24 Hours Distance in a PDRacerBy Detlef Teufel #139 "Minimumm" (2ar)
Last days of the summer holiday's came up and an urgent need to cruise more - so we decided to explore new shores. We loaded our pdracer on the car, filled the car with sleeping bag and few other gadget and left to Biel at the Bielersee to launch our boat. Unfortunately, we there were just private properties and no chance to step to the waters edge. We had to continue our ride till we reached Ligerz - there we found a ramp from a local yacht club and free parking for the next day's.
We started at two o clock on the 31st of August and crossed the little strip of water to the St. Petersinsel - a peninsula in the Bielersee. In front of the Island we dropped the anchor and went swimming. The water was warmer than the air and the weather was more like weather of an Indian summer day than of a summer holyday. Later we sailed downwind along the peninsula to the mouth of the canal (Zihlkanal, 8.8 km). We asked local people on a motorboat if it is possible to pass the bridges without dismasting and they agreed - but they said it would be all against the stream. The map showed 429m over mean sea level for both lakes- so I wondered how this can produce a current, but it did.
We could sail the first 300 meters - then the trees blocked the wind and the next three hours - 8.8 km we had to row. This time I had an aluminium box with us for storing the fragile gear (no accidentally sitting on goggles etc.) for separating the large deck into fore- and rear (aft) deck and especially for providing a proper rowing seat. With the repaired oar (see story of Bodensee) we rowed fairly efficient without getting too tired. We refused to take a rope from a passing motor yacht - which we regret two hours later still rowing the canal. We passed along farms, bush land and immediately a big refinery in the middle of nowhere appeared and later a stone pit with big barges to transport the cargo I don't know where.
By that time it was eight o'clock in the evening - we were hungry and had no detailed chart. Almost at the end of the canal there was a campground with a little marina.
We entered like pirates in total darkness and without light. We hung out our two fenders took the dry bag and left the other gear unattended. Then we had a wonderful dinner at the campgrounds restaurant. Later we prepared our bed and tried to sleep. I prefer anchoring or mooring. With an open boat you lay there like tramps on a bench - very vulnerable 20cm from the concrete edge of the pier possible for everyone to stroll by. So the night was short and we woke up at 5 o'clock in the morning prepared our sail and went as silently as we arrived - maybe this is what they call a low impact sport :-).
We had to pull for another 20 minutes and then we reached the beacons of the other end of the channel.

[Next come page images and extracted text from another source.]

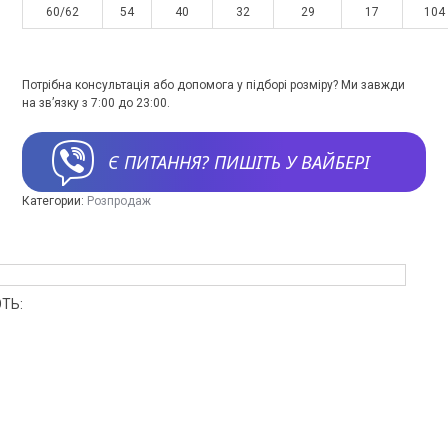
60/62
54
40
32
29
17
104
Потрібна консультація або допомога у підборі розміру? Ми завжди
на зв’язку з 7:00 до 23:00.
Є ПИТАННЯ? ПИШІТЬ У ВАЙБЕРІ
Категории:
Розпродаж
ТЬ:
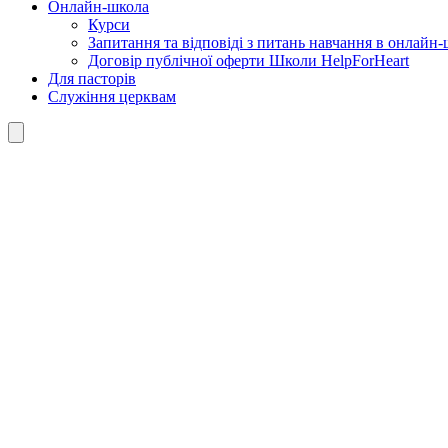
Онлайн-школа
Курси
Запитання та відповіді з питань навчання в онлайн-ш
Договір публічної оферти Школи HelpForHeart
Для пасторів
Служіння церквам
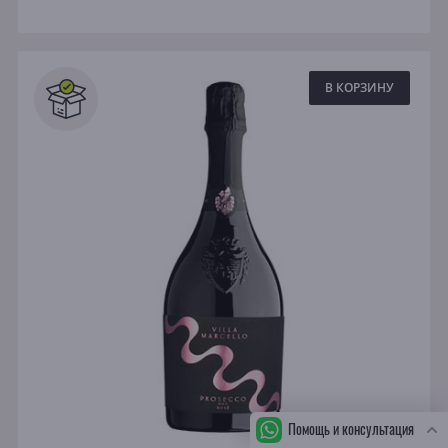
В КОРЗИНУ
Помощь и консультация
СБ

There we changed direction east to Maladière to get a decent breakfast. There we arrived at seven o'clock still with enough wind and one hour later after a good coffee we went back with bags full of supplies for the day. We were proceeding rather slow in front of Neuchâtel giving me time to admire the new pile dwellings on the shore. At about midday I had enough and tried to convince Manuela my wife to stop the trip right there. Surprisingly, she denied, reminding that these were the last days of the summer. So we drifted for another minutes, not daring to cross the sea to the other side.
Then someone switched the wind turbine on - wind running down the hills of the "Schweizer Jura" mountains with force 2-3 and we got a fantastic (ride) diagonal across the sea to Estavayer-le-Lac. There we had planned to finish the day - but we reached the beautiful town at three o'clock and again Manuela pushed us to keep on sailing.
We really surfed the next hours, our little boat stopped just for a few minutes to swim and we reached Yverdon at 7.30 in the evening. On the way we could admire the latest trimarans and catamarans for the famous Bol dOr race, which normally the Alinghy team wins with their high tech spiders.
We stayed about 12 hours on the boat and still weren't bored (good sign for further activities). We made a perfect sail through the narrow marina and slipped with few rudder strokes on the ramp - first time I thought that our landing looked sort of professional. Manuela rushed to the railway station and I had plenty of time to unpack the boat.
At 0.30 next morning we were back home with another simple but wonderful trip in our memory.
I just calculated roughly and saw that I hadn't broken the distance record - which I hadn't intended. But I think we got the 24 hours record by accident - just because someone forgot to switch the blow-dryer off. On a chart of http://www.swissinfo-geo.org/ we measured rough that - as the bee flies this must be around 23 miles - maybe someone can measure it more precisely. No GPS yet.
The funny thing is, we invited our neighbours two day's later for dinner - they have a nice Beneteau yacht in a marina near Yverdon and they told us that they have never visited Neuchâtel with their boat - too far away from their marina - maybe you need offshore equipment and radar to cross such dangerous waters.